Additionally, companies that were able to use digital data to manage tail spend were able to cut annual expenditures by up to 10%, thinks Boston Consulting Group.

These cost savings can be enormous for an organization with procurement outflows in the millions or billions—a convincing argument for the financial department as it suggests there is a greater strategic value proposition for indirect procurement management than they might otherwise realize.

Finally, if you buy into the 80/20 tail spend management rule, then it’s hard to argue that leaving 20% of your budget unmanaged isn’t a substantial strain on the business’s capital and human resources. Even over the short term, roping in tail spend is unlikely to cost your organization 20% of its current expenditure. In the long term, the resource savings are considerable.

The argument for tackling tail spend gets easier for both management and procurement team members if you’re already making good use of your ERP and have your data digitized, because tail spend will be easier to identify. But even in a paper-based office, smart procurement professionals in your team are likely to see the advantages to their work of reducing tail spend.

Talking to your team about tail spend 

Whether you’re the CPO or a team member who cares about the department’s performance, tail spend is a place where you can make a real difference to your organization. And that’s something procurement professionals can get behind.

One idea for engaging the procurement team on tail spend is to start by asking team members which spend categories they’re presently deeply immersed in, and what are their strategies for their “less important” categories.

Buyers are often focused on the most important categories in their portfolios—those items that are completely non-negotiable at any moment in time—and can lack all but a reactionary strategy for other expenditures.

Providing a framework for dealing with tail spend can be seen as a way to help team members focus on their core areas of responsibility while reducing overall costs.

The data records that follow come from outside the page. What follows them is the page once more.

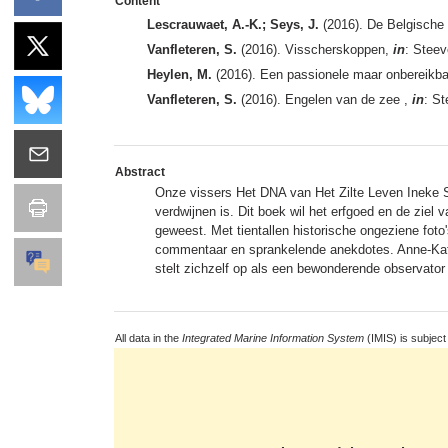
Content
Lescrauwaet, A.-K.; Seys, J.
(2016). De Belgische 
Vanfleteren, S.
(2016). Visscherskoppen,
in
: Steev
Heylen, M.
(2016). Een passionele maar onbereikba
Vanfleteren, S.
(2016). Engelen van de zee ,
in
: St
Abstract
Onze vissers Het DNA van Het Zilte Leven Ineke Ste
verdwijnen is. Dit boek wil het erfgoed en de ziel 
geweest. Met tientallen historische ongeziene fot
commentaar en sprankelende anekdotes. Anne-Katr
stelt zichzelf op als een bewonderende observator
All data in the
Integrated Marine Information System
(IMIS) is subject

Reducing tail spend doesn’t have to be a prolonged affair or a complex project. It’s possible to keep it simple by taking a structured approach that doesn’t turn into a multi-step wave sourcing strategy. You can structure a tail spend cost savings project by:

  1. Identifying a business unit with an identifiable tail spend issue
  2. Rolling out a small-scope tail spend management program in that unit
  3. Increasing the scope in the target unit and begin looking at other business units for comparable savings
  4. Introduce automation
  5. Use your proven business case for a global roll out to all business units

Something to remember when addressing tail spend with both team members and management is that it’s actually a misnomer…The so-called tail can be massive and costly. It should not be ignored.